Requirement -> The lines to return are those below that contain the word "Χρειάζεται".

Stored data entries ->
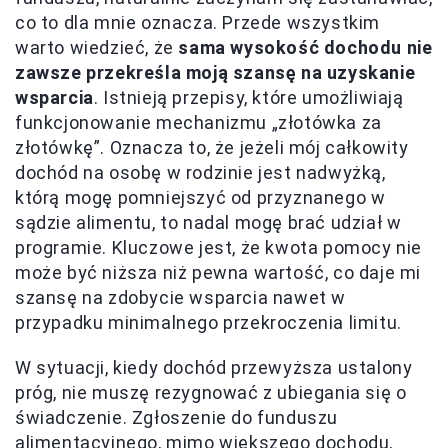
co to dla mnie oznacza. Przede wszystkim
warto wiedzieć, że
sama wysokość dochodu nie
zawsze przekreśla moją szansę na uzyskanie
wsparcia
. Istnieją przepisy, które umożliwiają
funkcjonowanie mechanizmu „złotówka za
złotówkę”. Oznacza to, że jeżeli mój całkowity
dochód na osobę w rodzinie jest nadwyżką,
którą mogę pomniejszyć od przyznanego w
sądzie alimentu, to nadal mogę brać udział w
programie. Kluczowe jest, że kwota pomocy nie
może być niższa niż pewna wartość, co daje mi
szansę na zdobycie wsparcia nawet w
przypadku minimalnego przekroczenia limitu.
W sytuacji, kiedy dochód przewyższa ustalony
próg, nie muszę rezygnować z ubiegania się o
świadczenie. Zgłoszenie do funduszu
alimentacyjnego, mimo większego dochodu,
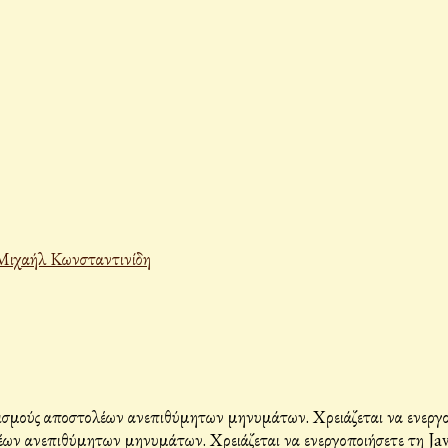
Μιχαήλ Κωνσταντινίδη
σμούς αποστολέων ανεπιθύμητων μηνυμάτων. Χρειάζεται να ενεργοπο
ων ανεπιθύμητων μηνυμάτων. Χρειάζεται να ενεργοποιήσετε τη Java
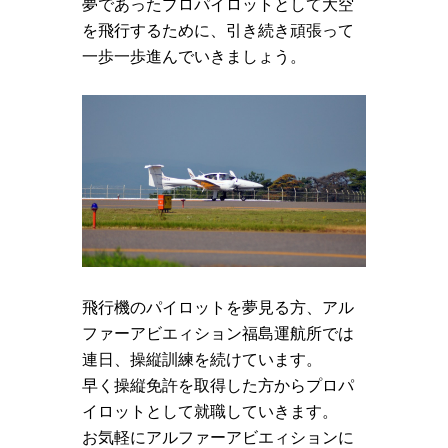
夢であったプロパイロットとして大空
を飛行するために、引き続き頑張って
一歩一歩進んでいきましょう。
飛行機のパイロットを夢見る方、アル
ファーアビエィション福島運航所では
連日、操縦訓練を続けています。
早く操縦免許を取得した方からプロパ
イロットとして就職していきます。
お気軽にアルファーアビエィションに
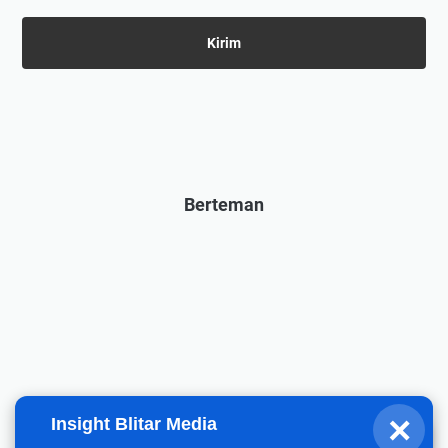
Berteman
×
Insight Blitar Media
Fahrizal
Halo, hari ini gimana?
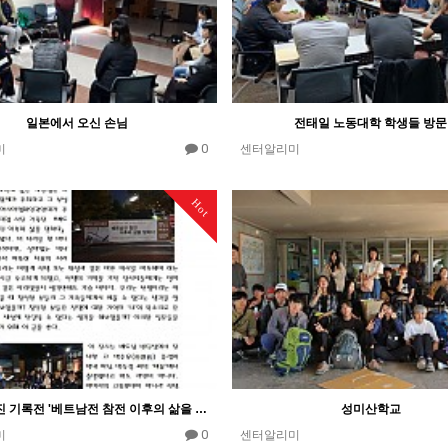
일본에서 오신 손님
전태일 노동대학 학생들 방문
0
미
센터알리미
Hot
이재갑 사진 기록전 '베트남전 참전 이후의 삶을 말하다'를 다녀와서
성미산학교
0
미
센터알리미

Solution below ->
σμούς αποστολέων ανεπιθύμητων μηνυμάτων. Χρειάζεται να ενεργοπο
ων ανεπιθύμητων μηνυμάτων. Χρειάζεται να ενεργοποιήσετε τη Java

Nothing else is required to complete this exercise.